Your instructions: Scan the listing below for the string "resolution" and copy each line where it turns up.

Given data:
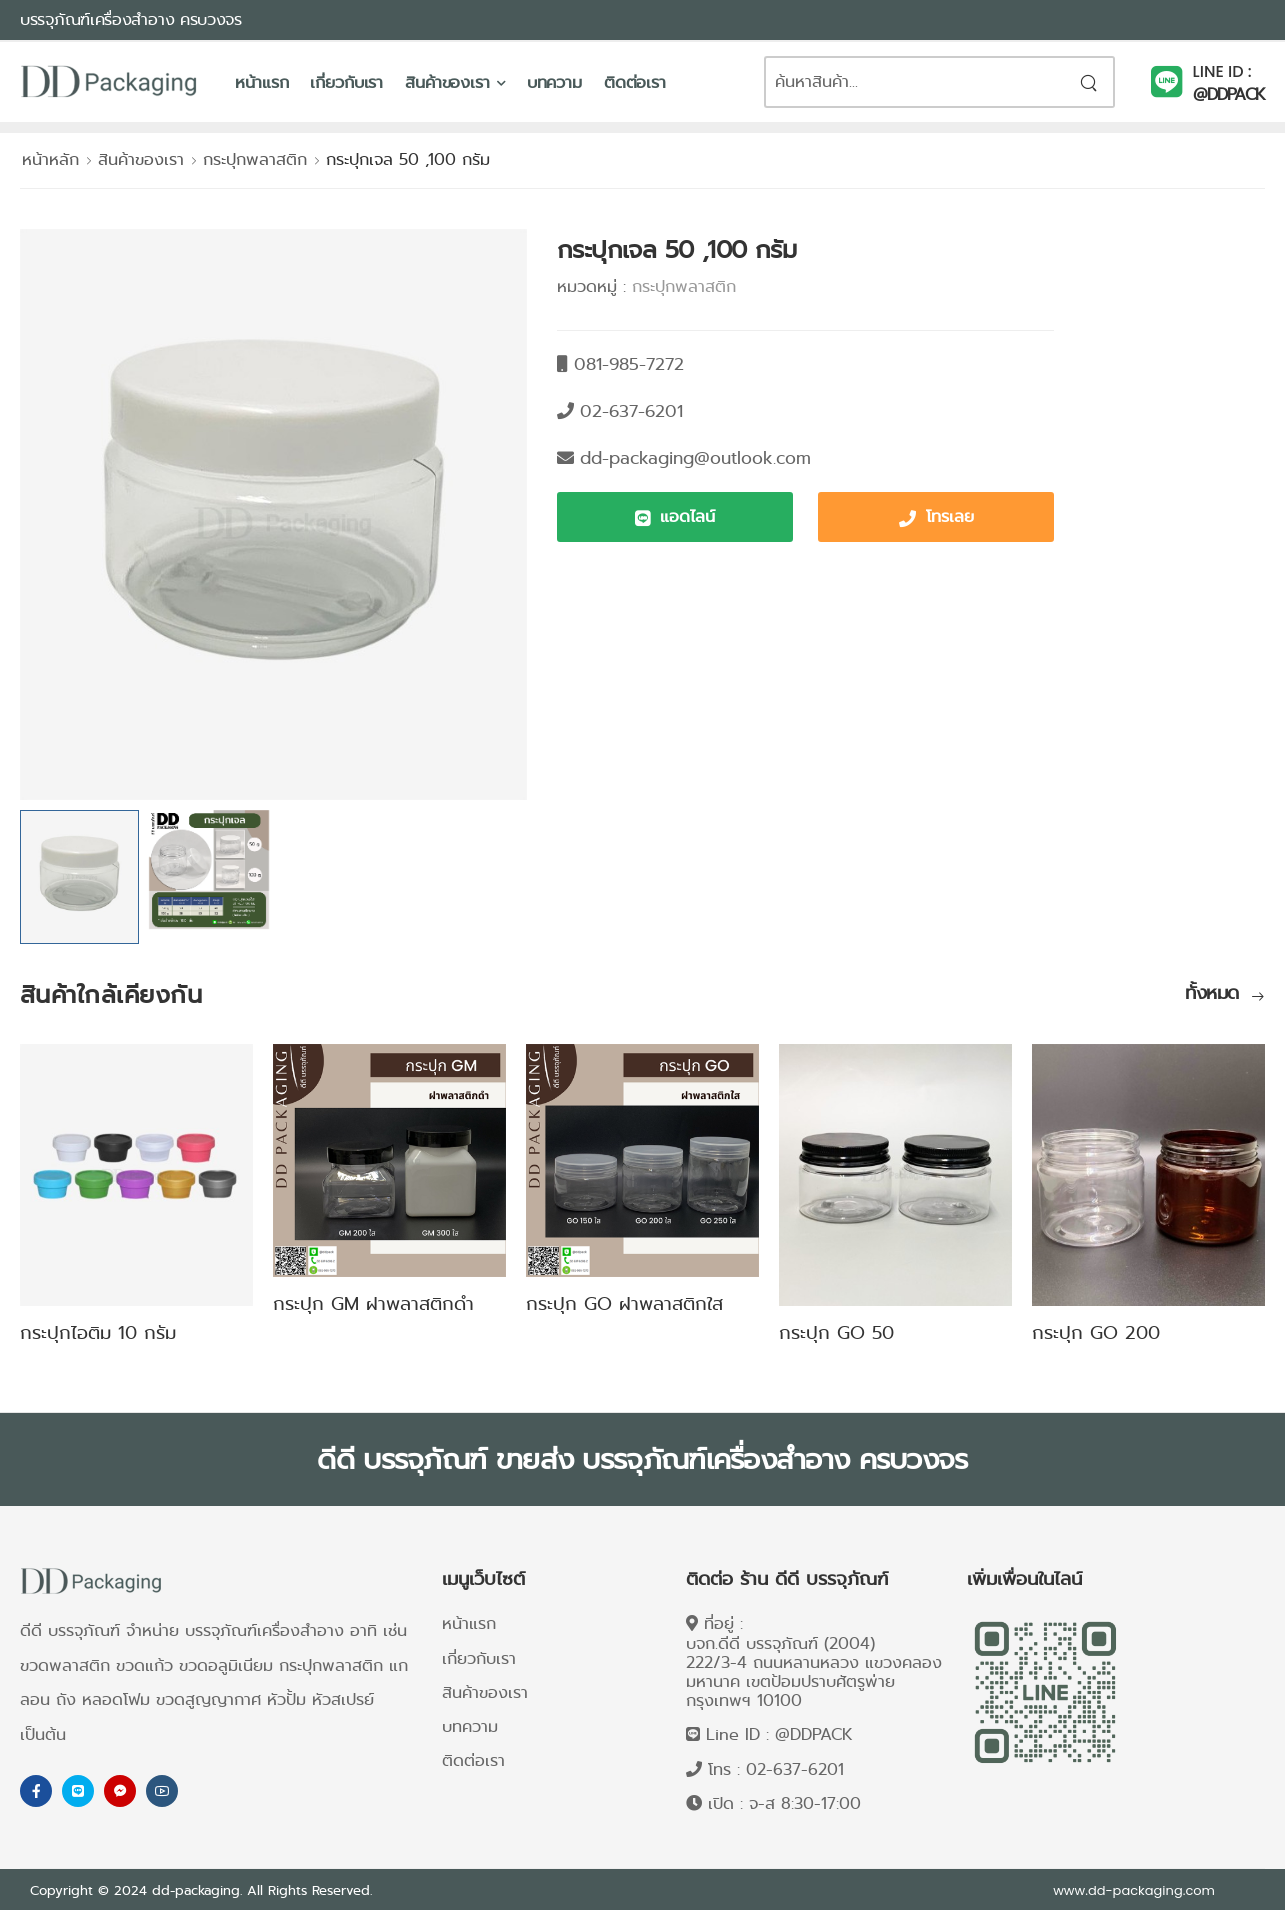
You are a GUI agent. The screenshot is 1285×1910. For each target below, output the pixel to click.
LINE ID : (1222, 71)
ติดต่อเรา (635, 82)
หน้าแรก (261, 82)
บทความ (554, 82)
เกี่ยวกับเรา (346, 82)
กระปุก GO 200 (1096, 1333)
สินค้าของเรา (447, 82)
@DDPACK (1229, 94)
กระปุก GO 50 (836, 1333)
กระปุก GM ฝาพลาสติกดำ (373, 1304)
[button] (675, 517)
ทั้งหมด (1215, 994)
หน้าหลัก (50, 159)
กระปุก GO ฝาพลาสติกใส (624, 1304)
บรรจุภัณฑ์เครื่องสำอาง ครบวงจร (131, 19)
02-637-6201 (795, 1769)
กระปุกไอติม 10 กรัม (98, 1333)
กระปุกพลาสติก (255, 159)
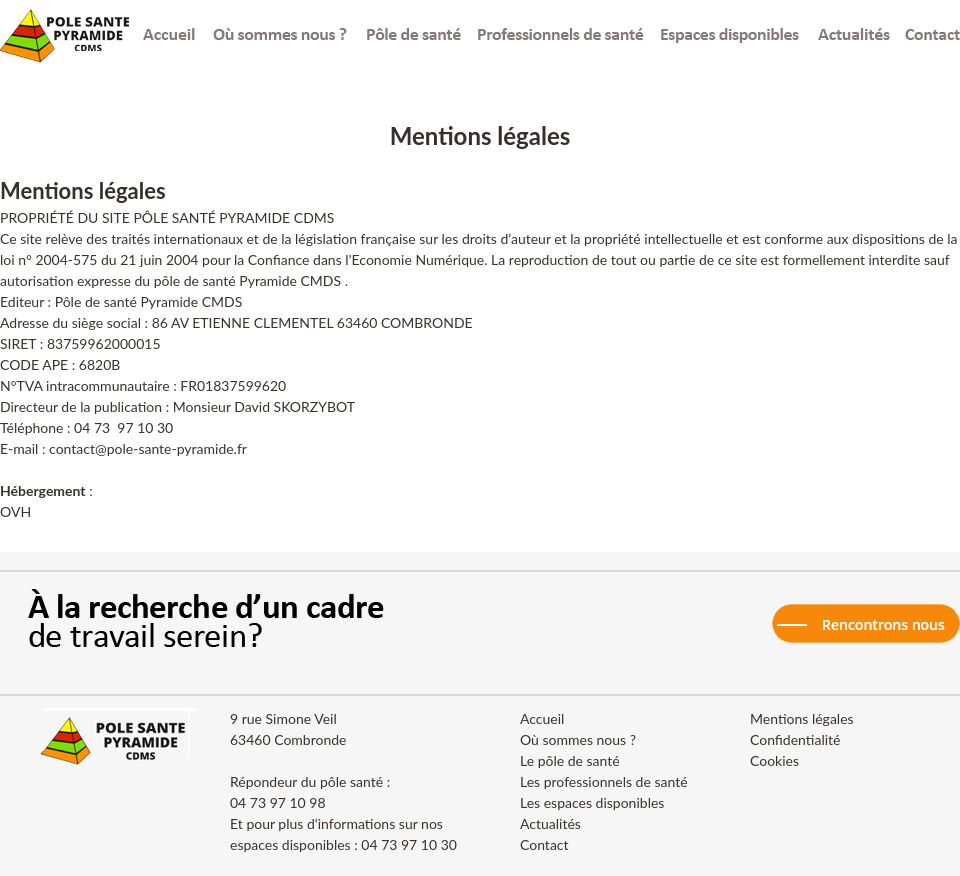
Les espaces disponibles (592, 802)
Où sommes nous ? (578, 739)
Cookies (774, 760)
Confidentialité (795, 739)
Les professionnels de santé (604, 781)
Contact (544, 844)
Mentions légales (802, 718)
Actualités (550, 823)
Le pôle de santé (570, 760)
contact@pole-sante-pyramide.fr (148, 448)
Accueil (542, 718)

...

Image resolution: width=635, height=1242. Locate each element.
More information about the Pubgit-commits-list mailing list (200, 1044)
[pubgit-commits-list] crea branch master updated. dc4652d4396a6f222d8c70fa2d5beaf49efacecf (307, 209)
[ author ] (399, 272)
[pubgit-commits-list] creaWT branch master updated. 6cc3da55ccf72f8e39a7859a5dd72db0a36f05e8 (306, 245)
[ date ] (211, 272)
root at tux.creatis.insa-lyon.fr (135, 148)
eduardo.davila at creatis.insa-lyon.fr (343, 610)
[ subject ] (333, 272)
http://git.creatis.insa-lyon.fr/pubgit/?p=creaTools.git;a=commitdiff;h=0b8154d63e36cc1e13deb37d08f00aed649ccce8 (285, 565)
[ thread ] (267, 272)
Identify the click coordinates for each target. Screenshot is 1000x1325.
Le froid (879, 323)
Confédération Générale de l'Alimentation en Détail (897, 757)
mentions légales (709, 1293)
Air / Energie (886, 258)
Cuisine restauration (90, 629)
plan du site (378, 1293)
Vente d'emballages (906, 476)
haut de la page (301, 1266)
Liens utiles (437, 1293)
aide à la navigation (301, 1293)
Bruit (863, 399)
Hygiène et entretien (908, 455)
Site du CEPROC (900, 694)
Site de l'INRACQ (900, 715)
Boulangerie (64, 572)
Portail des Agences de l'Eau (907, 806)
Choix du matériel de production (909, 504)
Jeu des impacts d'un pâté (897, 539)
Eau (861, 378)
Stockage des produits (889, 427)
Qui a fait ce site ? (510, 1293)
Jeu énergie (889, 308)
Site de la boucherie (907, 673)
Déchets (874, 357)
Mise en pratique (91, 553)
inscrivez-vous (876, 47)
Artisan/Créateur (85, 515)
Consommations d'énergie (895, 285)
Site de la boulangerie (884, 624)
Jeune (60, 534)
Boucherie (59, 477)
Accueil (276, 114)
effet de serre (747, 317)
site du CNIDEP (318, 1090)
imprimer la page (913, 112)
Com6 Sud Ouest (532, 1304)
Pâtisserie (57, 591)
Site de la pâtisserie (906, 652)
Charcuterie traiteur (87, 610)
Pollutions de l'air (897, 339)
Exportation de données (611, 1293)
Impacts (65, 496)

--

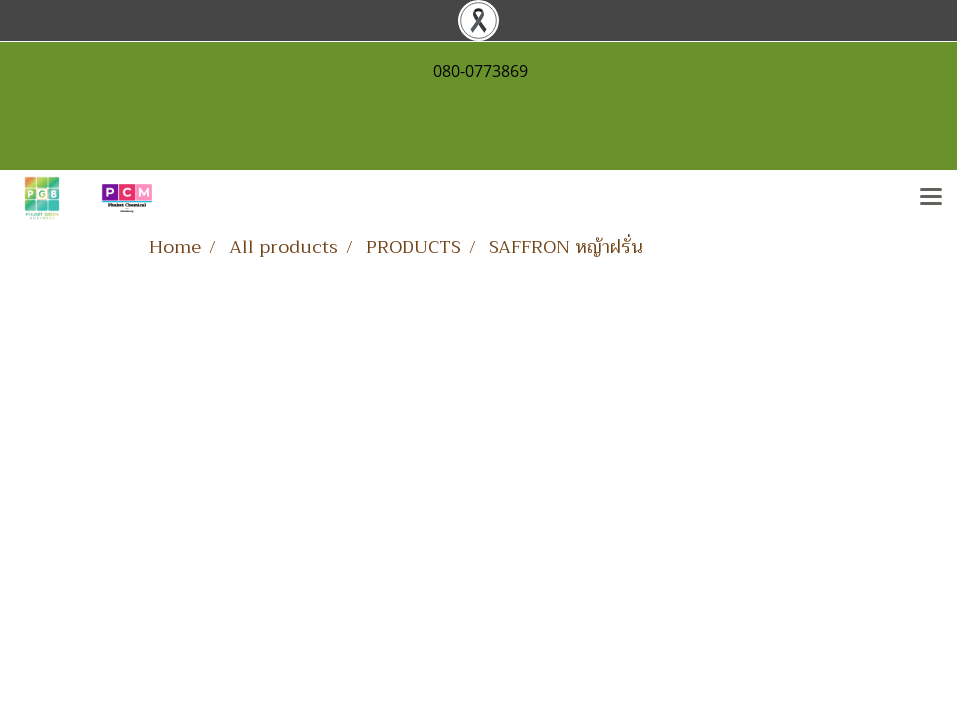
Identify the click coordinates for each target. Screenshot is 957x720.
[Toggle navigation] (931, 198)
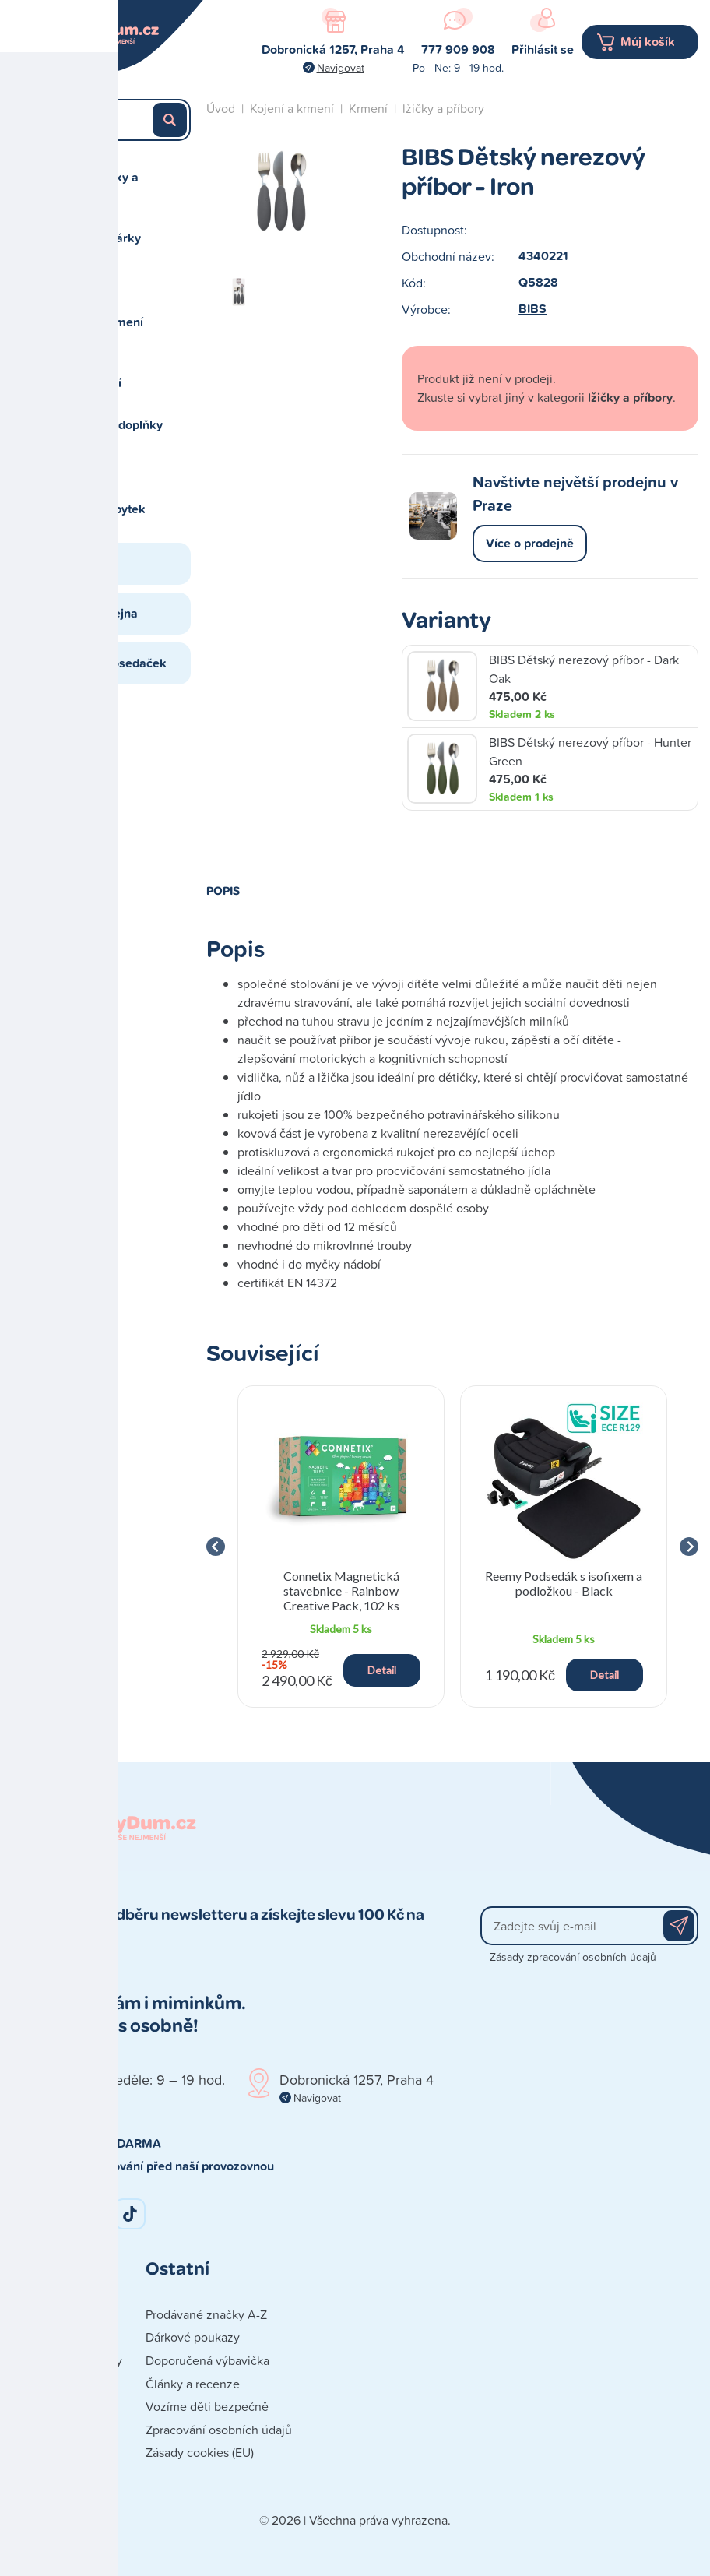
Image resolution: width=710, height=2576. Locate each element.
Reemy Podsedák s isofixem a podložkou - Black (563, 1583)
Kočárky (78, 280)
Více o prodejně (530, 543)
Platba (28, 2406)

Exercise answer:
Image resolution: width=635, height=1242. Locate each element.
Image resolution: width=710, height=2576. Locate each element.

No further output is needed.